• THE PROBLEM:
Return every line of the records, exact and in full, until you have returned the line with "новому дискриминационному закону", and include none of the pictures.

• DATA PROVIDED:
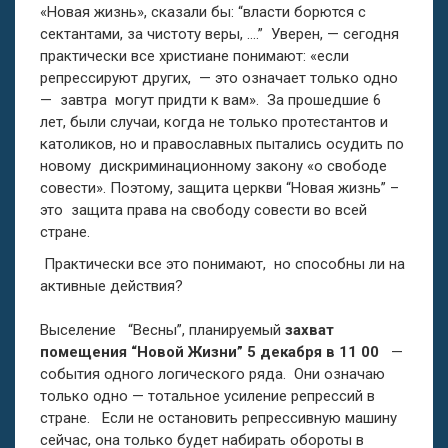
«Новая жизнь», сказали бы: “власти борются с
сектантами, за чистоту веры, ….” Уверен, — сегодня
практически все христиане понимают: «если
репрессируют других, — это означает только одно
— завтра могут придти к вам». За прошедшие 6
лет, были случаи, когда не только протестантов и
католиков, но и православных пытались осудить по
новому дискриминационному закону «о свободе
совести». Поэтому, защита церкви “Новая жизнь” –
это защита права на свободу совести во всей
стране.
Практически все это понимают, но способны ли на
активные действия?
Выселение “Весны”, планируемый
захват
помещения “
Новой Жизни” 5 декабря в 11 00
—
события одного логического ряда. Они означаю
только одно — тотальное усиление репрессий в
стране. Если не остановить репрессивную машину
сейчас, она только будет набирать обороты в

• RESULT FOR THIS EXERCISE:
«Новая жизнь», сказали бы: “власти борются с
сектантами, за чистоту веры, ….” Уверен, — сегодня
практически все христиане понимают: «если
репрессируют других, — это означает только одно
— завтра могут придти к вам». За прошедшие 6
лет, были случаи, когда не только протестантов и
католиков, но и православных пытались осудить по
новому дискриминационному закону «о свободе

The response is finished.